Open fabmid opened 1 year ago
Hi,
As you correctly noted, as of now, the model does not explicitly distinguish between car locations. The user/car behaviour is a function of the time of the day and outdoor conditions. For example, the "night charging" strategy is guided by simple time-driven data (based on time-of-use surveys) about when users are at home after the end of their work/study/other activities in the evening. There is no explicit data about car locations underlying the model, just about users' activity patterns. This is, at the same time, a strength (as it requires fewer data and it's simple to run compared to Markov-chain counterparts) and a limitation of the model (since it might become more tricky to apply it to research questions for which the exact car position throughout the day is critical).
To summarise, the model as is might allow you to have a rough understanding of when cars are at home at the end of the day and until the morning, as far as concerns working/studying users who are not at home during the day. For those users, instead, that are at home during the day, it might be a bit more complicated to tell exactly where the car is throughout the day. I guess one could extrapolate the information based on travel patterns.
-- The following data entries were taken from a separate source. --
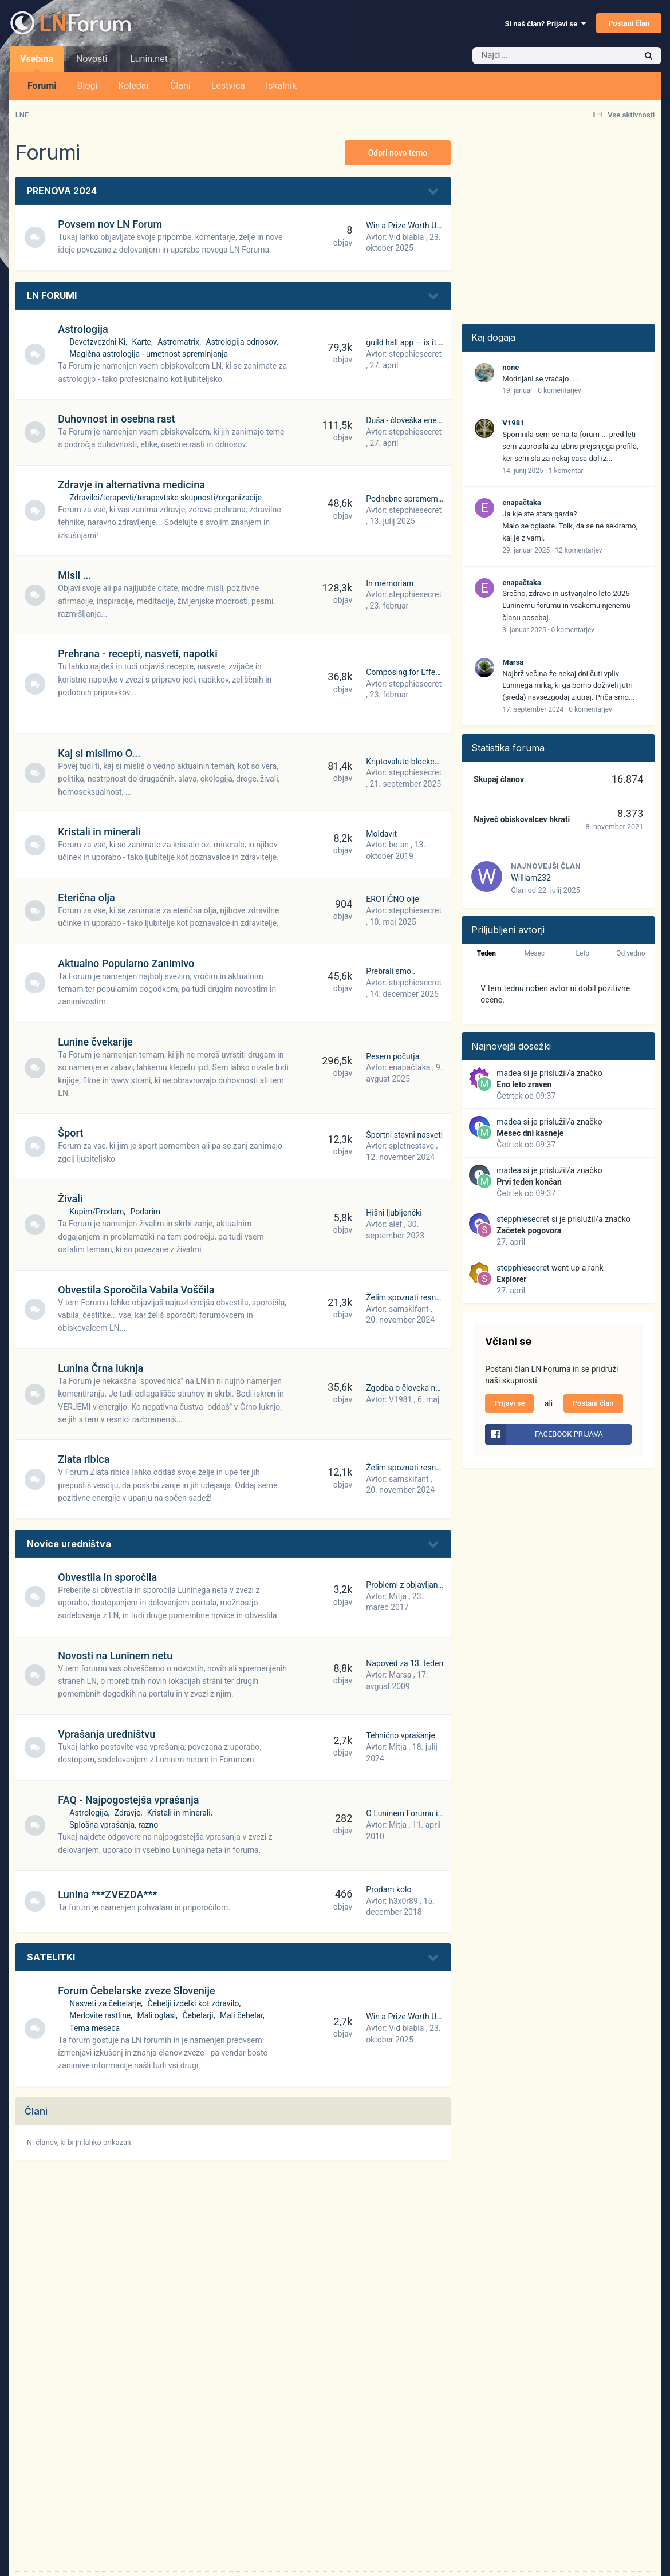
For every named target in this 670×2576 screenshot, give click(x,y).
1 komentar (566, 471)
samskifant (409, 1308)
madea (508, 1073)
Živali (72, 1199)
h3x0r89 (403, 1901)
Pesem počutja (392, 1056)
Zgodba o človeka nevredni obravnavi (432, 1387)
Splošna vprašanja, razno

It could be an interesting area of development for us to test if we could still provide some approximate information in this sense based on our current model design and how precise that would be. It's indeed not the first time that the question gets asked; thanks for opening an issue!
Hi, I would like to use RAMP-mobility for generating charging profiles for a vehicle fleet of a neighborhood (~100 cars). In this context it is relevant for me where the charging process occurs (at home in the neighborhood or not at home) to see the impact of vehicle charging on the local neighborhood power system.
Is it possible to consider charging location within the current RAMP-mobility version? Thanks!